Distribution of the percentages corresponding to the rankings associated with all the CD4+ T-cell immunodominant epitopes in the context of their corresponding source proteins, for four pan-specific methods. Predivac, TEPITOPEpan, NetMHCIIPan-2.0 and MutiRTA are compared. From the bottom up, the first stack represents the percentage of immunodominant epitope scores in 0-1% of top scores; second stack: 1-3%; third stack: 3-5%; forth stack: remaining 5-100%.

It is worth noting that CD4+ T-cell epitope predictions for Predivac, NetMHCIIPan-2.0 and MultiRTA are likely to present some bias for those alleles present both in the training datasets and the test sets. Only TEPITOPEpan does not depend on experimental binding data. Even by removing peptide redundancy in PredivacDB, it is to be expected that the remaining similar peptides contribute to improving Predivac’s predictive performance on these alleles. However, the primary objective of this exercise was benchmarking the pan-specific approaches under equivalent conditions, therefore; despite this bias the analysis remains informative.

Conclusions

The Predivac method introduced in this paper implements a pan-specific approach for HLA class II binding predictions based on the SDR concept. It displays a wider coverage yet performs comparable to other available methods. For CD4+ T-cell epitope prediction, Predivac delivered the highest specificity, which is valuable in epitope discovery, given the need to correctly identify a few CD4+ T-cell epitopes among a large number of non-epitopes. Furthermore, an association with individual allotypes was observed among the AUC values for all methods, which possibly highlights a barrier imposed by biological variables not accounted for by the models. All methods performed better when they were assessed on immunodominant CD4+ T-cell epitopes, reaching similar accuracy levels to those obtained for high-affinity peptide-binding prediction. For the immunodominant CD4+ T-cell epitope dataset, Predivac outperformed competing methods (AUC 0.918), particularly standing out in terms of its high specificity, which allowed identification of 75% of immunodominant epitopes within the top 3% scoring peptides. This outcome supports our thesis that driving the prediction with high-affinity binding data can impose an advantageous bias toward capturing underlying peptide features that correlate with stable peptide-MHC binding, and subsequently increases the probability of identifying immunodominant CD4+ T-cell epitopes.

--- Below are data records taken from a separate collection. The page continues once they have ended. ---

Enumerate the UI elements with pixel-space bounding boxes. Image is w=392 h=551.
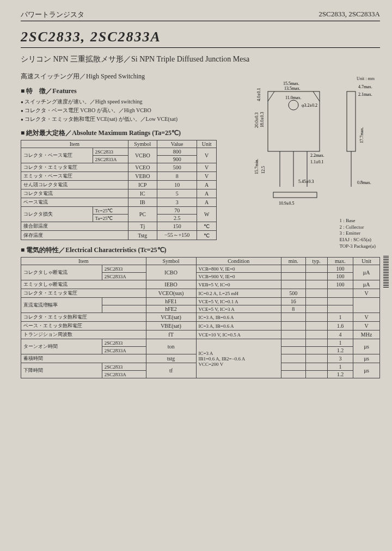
dim-lead-inset: 2.2max. — [310, 153, 324, 158]
table-cell: fT — [146, 330, 196, 339]
table-cell: VEB=5 V, IC=0 — [196, 280, 281, 289]
svg-rect-5 — [347, 91, 356, 151]
table-cell — [305, 339, 327, 347]
table-cell — [305, 354, 327, 363]
table-cell — [305, 330, 327, 339]
table-cell: 下降時間 — [21, 363, 102, 378]
table-cell: hFE2 — [146, 305, 196, 313]
table-cell — [327, 298, 353, 305]
table-cell: 直流電流増幅率 — [21, 298, 102, 313]
table-cell — [281, 273, 305, 280]
table-cell: ℃ — [197, 231, 217, 240]
table-cell: IC=3 A, IB=0.6 A — [196, 322, 281, 330]
electrical-table: Item Symbol Condition min. typ. max. Uni… — [21, 257, 380, 378]
col-symbol: Symbol — [128, 140, 157, 148]
table-cell: VCE(sat) — [146, 313, 196, 322]
table-cell: VCBO — [128, 148, 157, 163]
table-cell: IC=3 A, IB=0.6 A — [196, 313, 281, 322]
table-cell — [305, 289, 327, 298]
dim-side-len: 17.7max. — [359, 127, 364, 143]
table-cell — [305, 313, 327, 322]
table-cell: コレクタしゃ断電流 — [21, 265, 102, 280]
table-cell: PC — [128, 207, 157, 222]
table-cell: 8 — [281, 305, 305, 313]
table-cell: MHz — [353, 330, 380, 339]
table-cell — [281, 280, 305, 289]
table-cell: トランジション周波数 — [21, 330, 146, 339]
col-item: Item — [21, 140, 128, 148]
table-cell — [281, 371, 305, 378]
col-item: Item — [21, 258, 146, 265]
table-cell — [281, 347, 305, 354]
table-cell: Tstg — [128, 231, 157, 240]
table-cell: VCEO — [128, 163, 157, 172]
table-cell: 1 — [327, 313, 353, 322]
table-cell — [305, 347, 327, 354]
table-cell: ton — [146, 339, 196, 354]
table-cell — [305, 305, 327, 313]
table-cell: コレクタ・エミッタ電圧 — [21, 289, 146, 298]
table-cell: 500 — [281, 289, 305, 298]
table-cell: VCB=900 V, IE=0 — [196, 273, 281, 280]
table-cell: 70 — [157, 207, 197, 215]
dim-thick: 0.8max. — [357, 180, 371, 185]
pin-3: 3 : Emitter — [339, 230, 376, 237]
table-cell: 100 — [327, 265, 353, 273]
table-cell: 2SC2833 — [93, 148, 128, 156]
table-cell: IC=0.2 A, L=25 mH — [196, 289, 281, 298]
dim-w-slot: 11.0max. — [285, 95, 301, 100]
table-cell: 1 — [327, 363, 353, 371]
table-cell — [305, 322, 327, 330]
electrical-heading: 電気的特性／Electrical Characteristics (Tc=25℃… — [21, 246, 380, 255]
dim-hole: φ3.2±0.2 — [302, 103, 317, 108]
package-outline-diagram: Unit : mm 15.5max. 13.5max. 11.0max. — [252, 75, 377, 211]
table-cell: コレクタ・エミッタ電圧 — [21, 163, 128, 172]
table-cell: コレクタ損失 — [21, 207, 93, 222]
table-cell: 5 — [157, 189, 197, 198]
table-cell — [305, 298, 327, 305]
barcode-icon — [383, 256, 389, 289]
table-cell: A — [197, 181, 217, 189]
pin-1: 1 : Base — [339, 218, 376, 224]
table-cell — [305, 371, 327, 378]
table-cell: 蓄積時間 — [21, 354, 146, 363]
table-cell: V — [353, 289, 380, 298]
table-cell: µs — [353, 339, 380, 354]
table-cell: 2SC2833A — [102, 347, 146, 354]
col-value: Value — [157, 140, 197, 148]
dim-lead-gap: 12.5 — [261, 166, 266, 174]
table-cell: エミッタ・ベース電圧 — [21, 172, 128, 181]
table-cell — [281, 313, 305, 322]
dim-side-h: 4.7max. — [358, 84, 372, 89]
dim-w-inner: 13.5max. — [284, 86, 301, 91]
table-cell: VCE=5 V, IC=0.1 A — [196, 298, 281, 305]
table-cell: VCB=800 V, IE=0 — [196, 265, 281, 273]
table-cell: µA — [353, 265, 380, 280]
table-cell: 1 — [327, 339, 353, 347]
dim-pitch: 5.45±0.3 — [298, 179, 314, 184]
table-cell: A — [197, 198, 217, 207]
dim-h1: 20.0±0.3 — [254, 113, 259, 128]
table-cell: IC=3 AIB1=0.6 A, IB2=−0.6 AVCC=200 V — [196, 339, 281, 378]
table-cell — [305, 265, 327, 273]
svg-point-1 — [289, 100, 298, 110]
dim-h2: 18.0±0.3 — [260, 112, 265, 127]
table-cell: tstg — [146, 354, 196, 363]
table-cell: コレクタ・エミッタ飽和電圧 — [21, 313, 146, 322]
dim-side-t: 2.1max. — [358, 92, 372, 97]
dim-w-max: 15.5max. — [283, 81, 299, 86]
dim-base-w: 10.9±0.5 — [279, 201, 294, 206]
table-cell: tf — [146, 363, 196, 378]
table-cell — [327, 289, 353, 298]
table-cell: VCE=5 V, IC=3 A — [196, 305, 281, 313]
table-cell — [305, 273, 327, 280]
table-cell: 150 — [157, 222, 197, 231]
table-cell: W — [197, 207, 217, 222]
table-cell: ターンオン時間 — [21, 339, 102, 354]
table-cell: hFE1 — [146, 298, 196, 305]
pkg-code-2: TOP-3 Package(a) — [339, 243, 376, 250]
table-cell — [281, 354, 305, 363]
table-cell: ベース・エミッタ飽和電圧 — [21, 322, 146, 330]
table-cell — [281, 265, 305, 273]
table-cell: 8 — [157, 172, 197, 181]
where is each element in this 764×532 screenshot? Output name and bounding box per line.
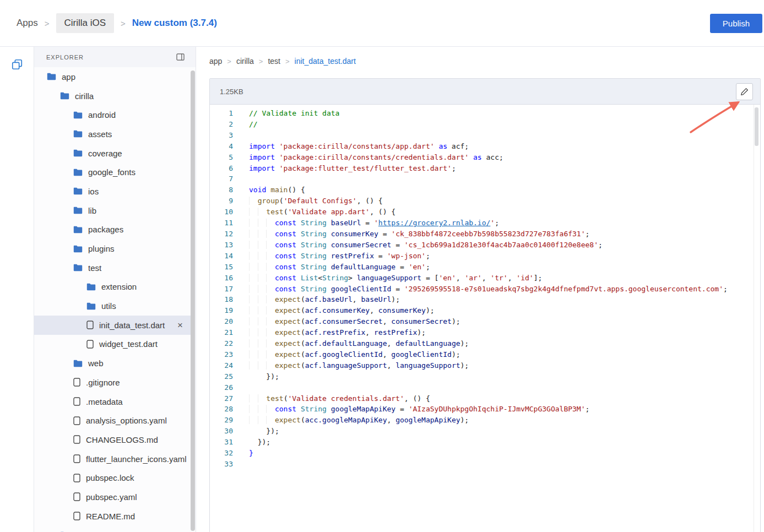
file-crumb-init-data-test-dart[interactable]: init_data_test.dart [295, 57, 356, 66]
tree-item-label: CHANGELOGS.md [86, 435, 158, 444]
tree-item-partial[interactable] [34, 526, 191, 532]
code-line[interactable]: 1// Validate init data [210, 108, 760, 119]
code-line[interactable]: 25 }); [210, 371, 760, 382]
code-text: void main() { [249, 184, 305, 196]
tree-item-widget-test-dart[interactable]: widget_test.dart [34, 335, 191, 354]
code-line[interactable]: 3 [210, 130, 760, 141]
code-line[interactable]: 15 const String defaultLanguage = 'en'; [210, 262, 760, 273]
code-line[interactable]: 11 const String baseUrl = 'https://groce… [210, 218, 760, 229]
code-line[interactable]: 23 expect(acf.googleClientId, googleClie… [210, 349, 760, 360]
tree-item-analysis-options-yaml[interactable]: analysis_options.yaml [34, 411, 191, 430]
activity-files-button[interactable] [10, 57, 24, 73]
tree-item-extension[interactable]: extension [34, 278, 191, 297]
code-line[interactable]: 19 expect(acf.consumerKey, consumerKey); [210, 305, 760, 316]
activity-bar [0, 47, 34, 532]
code-line[interactable]: 16 const List<String> languageSupport = … [210, 273, 760, 284]
tree-item-utils[interactable]: utils [34, 296, 191, 316]
folder-icon [73, 149, 83, 157]
folder-icon [86, 302, 96, 310]
code-line[interactable]: 8void main() { [210, 184, 760, 196]
tree-item-cirilla[interactable]: cirilla [34, 86, 191, 106]
tree-item-label: extension [101, 282, 137, 291]
code-line[interactable]: 2// [210, 119, 760, 130]
file-crumb-test[interactable]: test [268, 57, 280, 66]
code-line[interactable]: 20 expect(acf.consumerSecret, consumerSe… [210, 316, 760, 327]
code-text: expect(acc.googleMapApiKey, googleMapApi… [249, 415, 469, 426]
line-number: 5 [210, 152, 233, 163]
editor-header: 1.25KB [210, 79, 760, 105]
code-line[interactable]: 13 const String consumerSecret = 'cs_1cb… [210, 240, 760, 251]
code-text: const String googleClientId = '295269595… [249, 284, 728, 295]
tree-item-assets[interactable]: assets [34, 124, 191, 144]
tree-item-web[interactable]: web [34, 354, 191, 373]
collapse-panel-button[interactable] [175, 52, 186, 62]
copy-pages-icon [11, 58, 23, 70]
code-line[interactable]: 9 group('Default Configs', () { [210, 196, 760, 207]
code-line[interactable]: 33 [210, 459, 760, 470]
file-crumb-app[interactable]: app [209, 57, 222, 66]
tree-item-pubspec-lock[interactable]: pubspec.lock [34, 468, 191, 487]
tree-item-android[interactable]: android [34, 105, 191, 124]
code-line[interactable]: 28 const String googleMapApiKey = 'AIzaS… [210, 404, 760, 415]
publish-button[interactable]: Publish [710, 14, 762, 33]
close-icon[interactable]: × [177, 321, 183, 330]
line-number: 23 [210, 349, 233, 360]
folder-icon [73, 226, 83, 234]
line-number: 7 [210, 173, 233, 184]
code-text: const String restPrefix = 'wp-json'; [249, 251, 430, 262]
tree-item-coverage[interactable]: coverage [34, 144, 191, 163]
code-line[interactable]: 26 [210, 382, 760, 393]
code-line[interactable]: 32} [210, 448, 760, 459]
header-crumb-cirilla-ios[interactable]: Cirilla iOS [56, 13, 115, 33]
code-line[interactable]: 24 expect(acf.languageSupport, languageS… [210, 360, 760, 371]
top-bar: Apps>Cirilla iOS>New custom (3.7.4) Publ… [0, 0, 764, 47]
editor-scrollbar[interactable] [755, 107, 758, 146]
tree-item-label: pubspec.lock [86, 473, 134, 482]
code-line[interactable]: 10 test('Validate app.dart', () { [210, 207, 760, 218]
code-line[interactable]: 14 const String restPrefix = 'wp-json'; [210, 251, 760, 262]
tree-item-label: cirilla [75, 91, 94, 101]
code-line[interactable]: 21 expect(acf.restPrefix, restPrefix); [210, 327, 760, 338]
line-number: 6 [210, 163, 233, 174]
folder-icon [73, 169, 83, 176]
tree-item-pubspec-yaml[interactable]: pubspec.yaml [34, 487, 191, 507]
tree-item-packages[interactable]: packages [34, 220, 191, 240]
code-editor[interactable]: 1// Validate init data2//34import 'packa… [210, 105, 760, 532]
code-line[interactable]: 12 const String consumerKey = 'ck_838bbf… [210, 229, 760, 240]
tree-item-google-fonts[interactable]: google_fonts [34, 162, 191, 182]
code-line[interactable]: 31 }); [210, 437, 760, 448]
header-crumb-new-custom-3-7-4[interactable]: New custom (3.7.4) [132, 18, 217, 29]
code-line[interactable]: 22 expect(acf.defaultLanguage, defaultLa… [210, 338, 760, 349]
tree-item-plugins[interactable]: plugins [34, 239, 191, 258]
tree-item-gitignore[interactable]: .gitignore [34, 373, 191, 392]
tree-item-readme-md[interactable]: README.md [34, 507, 191, 526]
code-line[interactable]: 29 expect(acc.googleMapApiKey, googleMap… [210, 415, 760, 426]
code-line[interactable]: 17 const String googleClientId = '295269… [210, 284, 760, 295]
code-text: }); [249, 437, 270, 448]
code-line[interactable]: 27 test('Validate credentials.dart', () … [210, 393, 760, 404]
tree-item-flutter-launcher-icons-yaml[interactable]: flutter_launcher_icons.yaml [34, 449, 191, 469]
tree-item-ios[interactable]: ios [34, 182, 191, 201]
explorer-scrollbar[interactable] [191, 70, 195, 531]
line-number: 30 [210, 426, 233, 437]
code-line[interactable]: 30 }); [210, 426, 760, 437]
code-line[interactable]: 4import 'package:cirilla/constants/app.d… [210, 141, 760, 152]
code-line[interactable]: 5import 'package:cirilla/constants/crede… [210, 152, 760, 163]
line-number: 18 [210, 294, 233, 305]
code-line[interactable]: 7 [210, 173, 760, 184]
tree-item-test[interactable]: test [34, 258, 191, 278]
pencil-icon [740, 88, 749, 96]
tree-item-metadata[interactable]: .metadata [34, 392, 191, 411]
code-text: test('Validate app.dart', () { [249, 207, 395, 218]
tree-item-lib[interactable]: lib [34, 201, 191, 220]
header-crumb-apps[interactable]: Apps [17, 18, 38, 29]
code-line[interactable]: 18 expect(acf.baseUrl, baseUrl); [210, 294, 760, 305]
tree-item-init-data-test-dart[interactable]: init_data_test.dart× [34, 316, 191, 335]
file-crumb-cirilla[interactable]: cirilla [236, 57, 254, 66]
edit-button[interactable] [736, 83, 753, 100]
folder-icon [73, 245, 83, 253]
explorer-panel: EXPLORER appcirillaandroidassetscoverage… [34, 47, 196, 532]
code-line[interactable]: 6import 'package:flutter_test/flutter_te… [210, 163, 760, 174]
tree-item-changelogs-md[interactable]: CHANGELOGS.md [34, 430, 191, 449]
tree-item-app[interactable]: app [34, 67, 191, 86]
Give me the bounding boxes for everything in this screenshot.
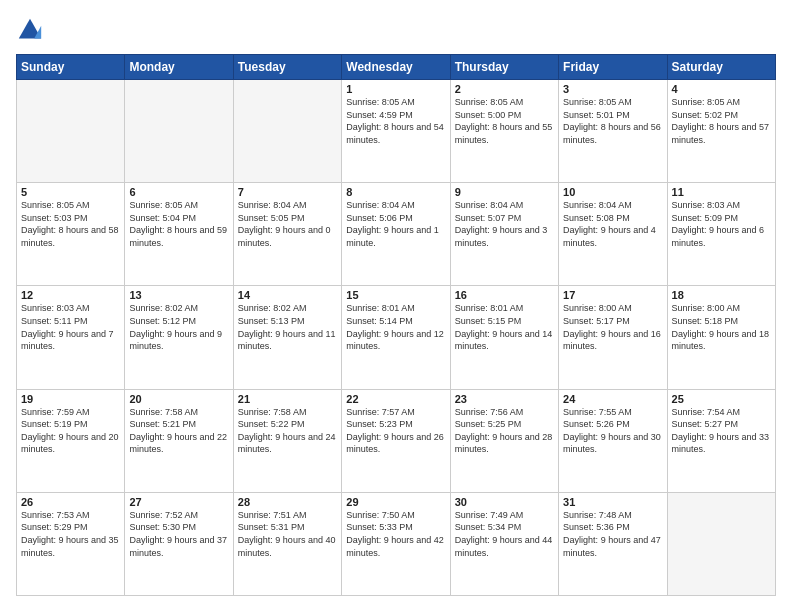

Predivac users need to be aware of the limitations imposed by the approach Predivac is based on. The method assumes that interactions between the protein and the peptide are independent for each peptide position, and the prediction of CD4+ T-cell epitopes focuses solely on peptide binding to the MHC molecule as the most discriminative determinant of immune response. These limitations will be addressed in future work.

Predivac provides CD4+ T-cell epitope predictions over 95% of HLA class II DR allotypes, making it a valuable tool to aid EV design in the context of an ethnically heterogeneous population. Ultimately, by enabling highly specific immunodominant epitope identification, we expect our tool to be helpful in the vaccination strategy of targeting simultaneously multiple dominant and subdominant epitopes from one or several pathogen proteins, overcoming the propensity of the immune system to focus on a very limited set of epitopes. We are currently extending the tool to better facilitate EV design by considering allele frequency data and population coverage.